A leak at data.gov.uk underscores the problems with relying on passwords as the primary form of authentication.
A leak at data.gov.uk underscores the problems with relying on passwords as the primary form of authentication.

The U.K. government digital service (GDS) site, data.gov.uk, directed users to change their passwords after finding a database of usernames and email addresses exposed on a publicly accessible system, the BBC reported Thursday.

The BBC cited a GDS spokeswoman who claimed that other government websites had not been affected in the breach, which exposed usernames, email addresses and hashed passwords, and which has been reported to the country's information commissioner.

“Passwords continue to be an Achilles heel in the fight against cybercrime as improper user behavior – such as weak passwords or use of the same password across different sites – continues,” Spencer Young, RVP EMEA at Imperva, said in comments to SC Media.

Mike Ahmadi, global director of critical systems security at Synopsys, also assailed the reliance on passwords for authentication as “a huge problem. Many systems, for example, remain vulnerable to the Heartbleed bug, which makes harvesting passwords trivial. Those that can locate databases of hashed passwords can harvest the hashes and then take their time cracking the hash through multiple tools built for such purposes. Once a password is discovered, attacks can scale massively before anyone is aware of a breakdown in security."
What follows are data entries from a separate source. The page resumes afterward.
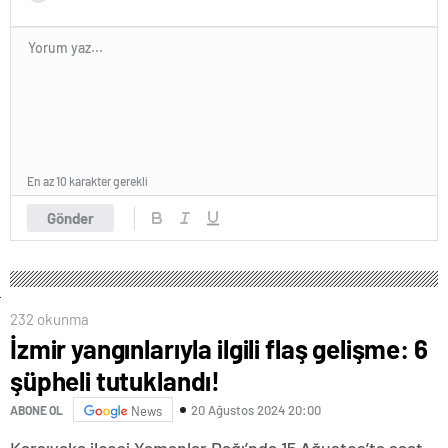
En az 10 karakter gerekli
Gönder
232 okunma
İzmir yangınlarıyla ilgili flaş gelişme: 6
şüpheli tutuklandı!
20 Ağustos 2024 20:00
ABONE OL
News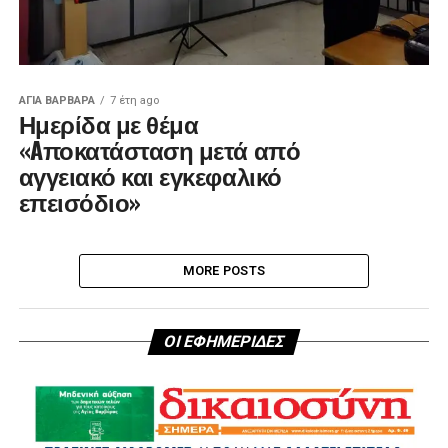
ΑΓΙΑ ΒΑΡΒΑΡΑ
7 έτη ago
Ημερίδα με θέμα
«Aποκατάσταση μετά από
αγγειακό και εγκεφαλικό
επεισόδιο»
MORE POSTS
ΟΙ ΕΦΗΜΕΡΙΔΕΣ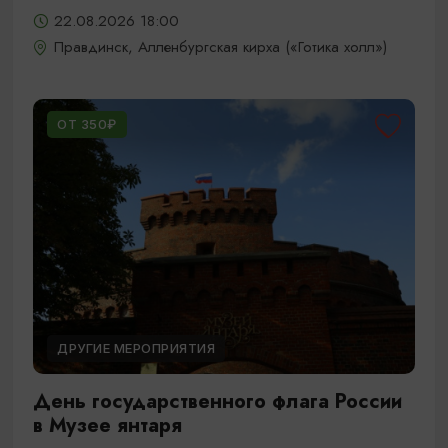
22.08.2026 18:00
Правдинск, Алленбургская кирха («Готика холл»)
ОТ 350₽
ДРУГИЕ МЕРОПРИЯТИЯ
День государственного флага России
в Музее янтаря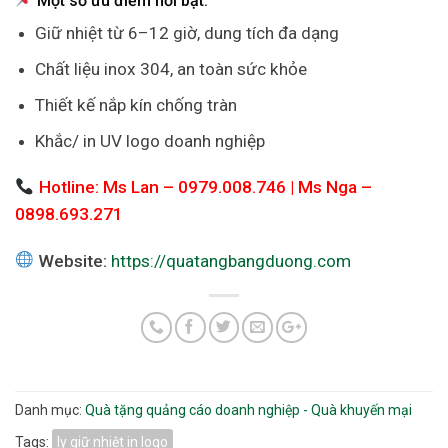
Một số ưu điểm nổi bật:
Giữ nhiệt từ 6–12 giờ, dung tích đa dạng
Chất liệu inox 304, an toàn sức khỏe
Thiết kế nắp kín chống tràn
Khắc/ in UV logo doanh nghiệp
Hotline: Ms Lan – 0979.008.746 | Ms Nga –
0898.693.271
Website:
https://quatangbangduong.com
Danh mục:
Quà tặng quảng cáo doanh nghiệp - Quà khuyến mại
Tags:
ly giữ nhiệt in logo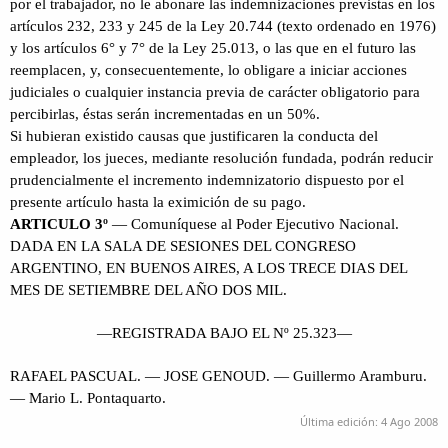
por el trabajador, no le abonare las indemnizaciones previstas en los
artículos 232, 233 y 245 de la Ley 20.744 (texto ordenado en 1976)
y los artículos 6° y 7° de la Ley 25.013, o las que en el futuro las
reemplacen, y, consecuentemente, lo obligare a iniciar acciones
judiciales o cualquier instancia previa de carácter obligatorio para
percibirlas, éstas serán incrementadas en un 50%.
Si hubieran existido causas que justificaren la conducta del
empleador, los jueces, mediante resolución fundada, podrán reducir
prudencialmente el incremento indemnizatorio dispuesto por el
presente artículo hasta la eximición de su pago.
ARTICULO 3º
— Comuníquese al Poder Ejecutivo Nacional.
DADA EN LA SALA DE SESIONES DEL CONGRESO
ARGENTINO, EN BUENOS AIRES, A LOS TRECE DIAS DEL
MES DE SETIEMBRE DEL AÑO DOS MIL.
—REGISTRADA BAJO EL Nº 25.323—
RAFAEL PASCUAL. — JOSE GENOUD. — Guillermo Aramburu.
— Mario L. Pontaquarto.
Última edición:
4 Ago 2008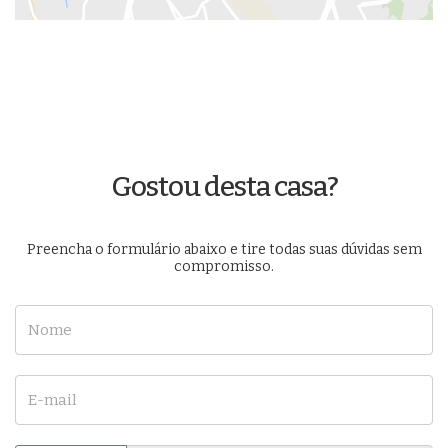
Gostou desta casa?
Preencha o formulário abaixo e tire todas suas dúvidas sem
compromisso.
Nome
E-mail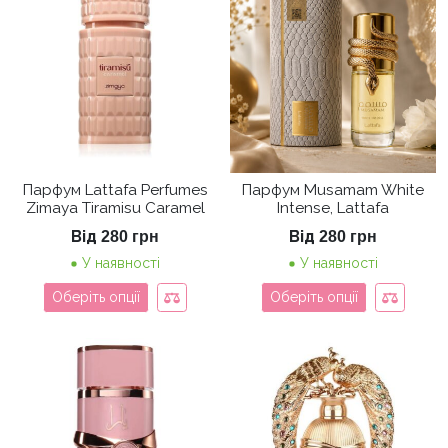
Парфум Lattafa Perfumes
Парфум Musamam White
Zimaya Tiramisu Caramel
Intense, Lattafa
Від
Від
280
грн
280
грн
У наявності
У наявності
Оберіть опції
Оберіть опції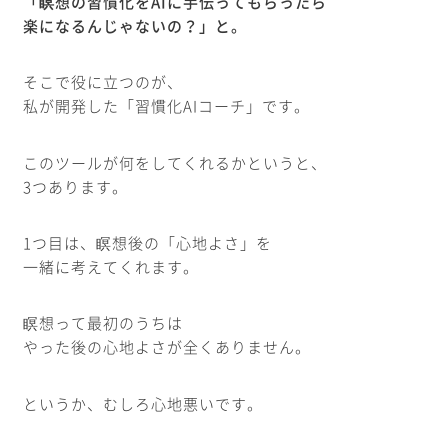
「瞑想の習慣化をAIに手伝ってもらったら
楽になるんじゃないの？」と。
そこで役に立つのが、
私が開発した「習慣化AIコーチ」です。
このツールが何をしてくれるかというと、
3つあります。
1つ目は、瞑想後の「心地よさ」を
一緒に考えてくれます。
瞑想って最初のうちは
やった後の心地よさが全くありません。
というか、むしろ心地悪いです。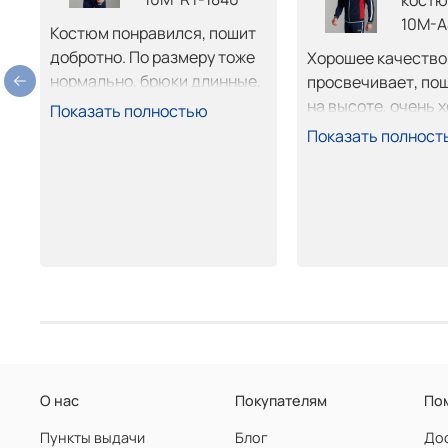
костю
10M-A
Костюм понравился, пошит 
добротно. По размеру тоже 
Хорошее качество т
нормально, брюки длинные, 
просвечивает, пош
обрежу не страшно. 
на высоте, очень х
Показать полностью
Покупкой доволен.
сел. Покупкой дово
Показать полност
рекомендую.
О нас
Покупателям
По
Пункты выдачи
Блог
Дос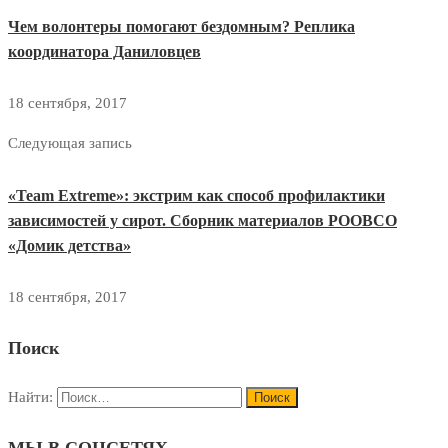
Чем волонтеры помогают бездомным? Реплика
координатора Даниловцев
18 сентября, 2017
Следующая запись
«Team Extreme»: экстрим как способ профилактики
зависимостей у сирот. Сборник материалов РООВСО
«Домик детства»
18 сентября, 2017
Поиск
Найти: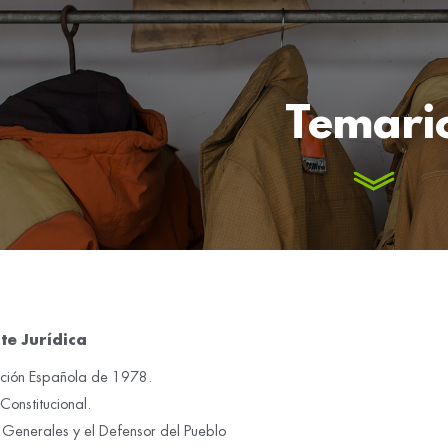
Temari
te Jurídica
tución Española de 1978.
 Constitucional.
 Generales y el Defensor del Pueblo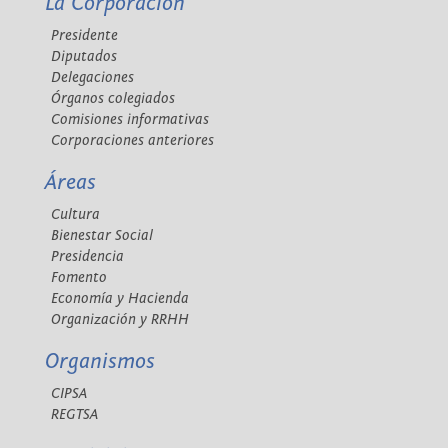
La Corporación
Presidente
Diputados
Delegaciones
Órganos colegiados
Comisiones informativas
Corporaciones anteriores
Áreas
Cultura
Bienestar Social
Presidencia
Fomento
Economía y Hacienda
Organización y RRHH
Organismos
CIPSA
REGTSA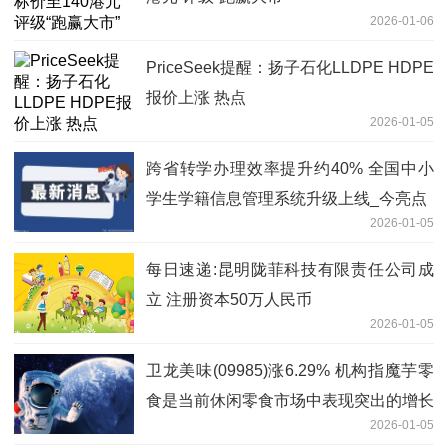
2026-01-06
PriceSeek提醒：扬子石化LLDPE HDPE
报价上涨 热点
2026-01-05
跨省转学办理效率提升约40% 全国中小
学生学籍信息管理系统升级上线_今亮点
2026-01-05
每日速递:昆明陇菲科技有限责任公司成
立 注册资本50万人民币
2026-01-05
卫龙美味(09985)涨6.29% 机构指魔芋零
食是当前休闲零食市场中表现突出的增长
2026-01-05
品类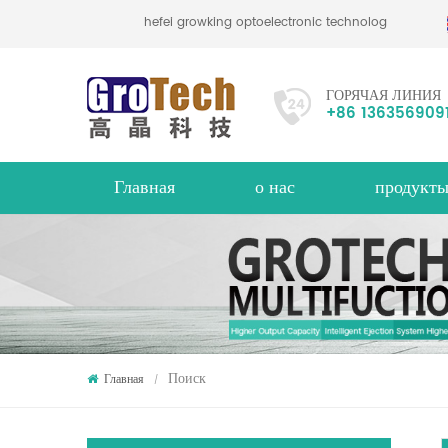
hefei growking optoelectronic technology co., lt
ГОРЯЧАЯ ЛИНИЯ
+86 136356909
Главная
о нас
продукт
цветной чешуйчатый цветной сортировщик
промышленный сортировщик цветов
Многофункциональный сортир
около
Поиск
Главная
/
Noting that the data.gov.uk incident is the “second ‘non-breach breach' of sensitive user PII data,” the first being an “unfortunate mishandling of trusted data in the Deep Root incident,” Ryan Wilk, vice president at NuData Security, stressed that “sophisticated hacking is not required to obtain troves of identity data that can be used to create fraudulent identities or access online personas.”

“We have hit a turning point where financial and identity cybercrime has become something that a person with the most basic computer skills can dabble in,” he said, so “merchants and FIs need to rethink how they protect and identify their users in the digital world.”

Safeguarding against such breaches is within the grasp of government, which could take a lesson from some enterprises in private industry. “What's disturbing, aside from the doubtless potential for high levels of confidentiality within emails emanating from the government, is that there are simple, effective methods such as two-factor authentication, and TLS Client Authentication which have been shown to be extremely secure, yet usability issues have hampered adoption,” said Young. The failure to put those methods in place is “an outcome of a continual lack of understanding and investment from government in security strategies that [British enterprise] adopt as standard operating procedures. This attack was unfortunately always a matter of time.”